Her şeyi unutmuştu, içinde sadece tükenmez bir bekleyiş vardı. Peki neydi böylesine beklediği ? İnsan kendi felaketine koşar mıydı ? Asla onun olmayacak biri için çabalıyordu. Bir kendinden vazgeçiş hikâyesiydi bu. Kendi benliğinden, gururundan vazgeçiyordu en çok da kendinden. Hem de sevgisinden haberi bile olmayan biri için. Peki neden haberdar etmiyordu sevdiğini ? Bir erkek sevilmekten başka ne isterdi ki ? Kalbinin attığı yeri çiçek bahçesine çevirmeye çalışıyordu. Uçurumun kenarında olduğundan habersiz bir şekilde.

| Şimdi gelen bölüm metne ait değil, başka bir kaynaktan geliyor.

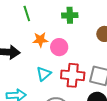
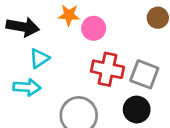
cyan triangle: (44, 74) -> (39, 58), moved

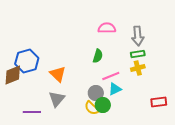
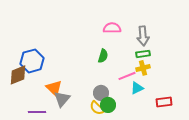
orange triangle: (58, 74) -> (54, 88), moved
pink line: (111, 76) -> (127, 76), moved
cyan triangle: (115, 89) -> (137, 88), moved

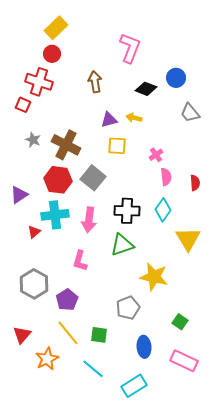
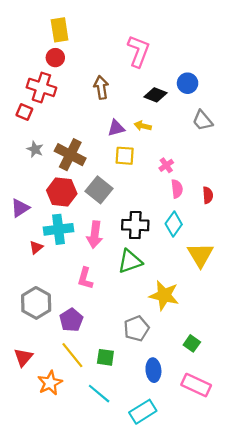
yellow rectangle: (56, 28) -> (60, 30), turned -55

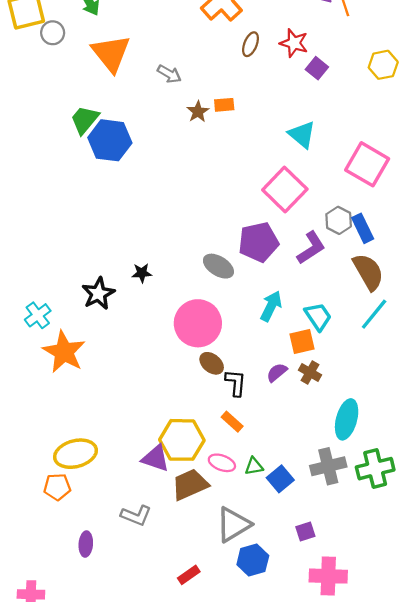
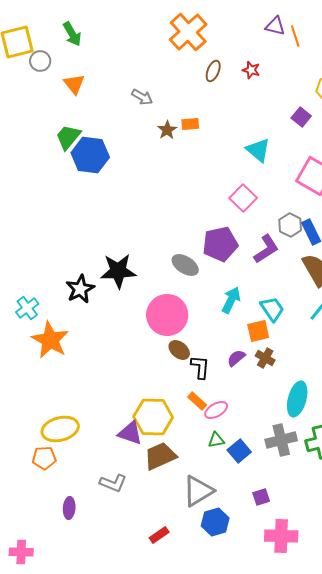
red star: (294, 43) -> (251, 70), size x0.7
orange triangle: (111, 53) -> (74, 84), moved, size x0.6
purple square: (317, 68) -> (301, 117), moved
pink square: (285, 189) -> (243, 198), size x0.7
black star: (142, 273) -> (118, 271), size x2.0
pink ellipse: (222, 463) -> (216, 410), moved, turned -50

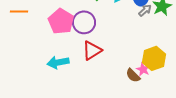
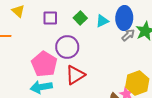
pink pentagon: (61, 21) -> (44, 64), moved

Bir adım daha gitse çok sevdiği adamı da atmış olacaktı o uçurumdan. Küçük kalbi dayanmıyordu onsuz yaşamaya. Fakat biliyordu onunla da bir hayatı olmayacağını. Babası tarafından sevilmeyen, başı okşanmayan bir kızdı o. Belki de bu yüzden bu kadar çok seviyordu o adamı. Bir baba şefkati görmüştü gözlerinde. Babası tarafından sevilmeyen kızların sonu hep böyledir zaten.

Kendi içinde özenle büyüttüğü sevgiyi hiç hak etmeyen bir adama verdi. Kaç kez inandın ona, kaç kez hayal kırıklığına uğrattı seni, kaç gece sabaha kadar bekledin onu, haberi bile olmadan kaç kez affettin onu ? Aldı kalemi eline, bir bir bunları kağıtlara döktü. Yazdı, anlattı. Fakat yetmiyordu. İçindeki sevgi seli öyle birkaç cümleyle dökülecek türden değildi. Biliyordu, ne yapsa o adam onu sevmeyecekti. Sevmeyi bilmeyen bir adama çok güzel seven bir kadın bahşedilmişti. Gözleri hep onu arıyordu. Çok güzel bir manzaraya karşı otururken bile onu görüyordu. Nasıl oluyor da insanı deli gibi mutlu eden şey aynı zamanda yıkımının da nedeni olabiliyordu? Gittiği her şehirde seviyordu oysa adam hiçbir şehirde sevmeyecekti onu. Sen nerede olursan ol, kalbin istediği yerde kalır. Hayata anlamlar yükleyip sevdayı kalıplara koysan da nafile. O seni de alıp kendi anlamını bulur.

Aşk, sevdanın götürdüğü renktedir. Ve sevda, gönül verdiğin adamda. Bazı kadınların kaderine yazılmıştır imkânsız aşklar. İmkânsız olduğunu bildiği hâlde ömrünü o aşkın yoluna feda edecekti. Uslanmaz bir inadı vardı. Oysa kim kendini sonuçsuz bir beklemeye mahkûm edebilir ömür boyu ? Bir insan neden kendine böyle bir kötülüğü yapar ?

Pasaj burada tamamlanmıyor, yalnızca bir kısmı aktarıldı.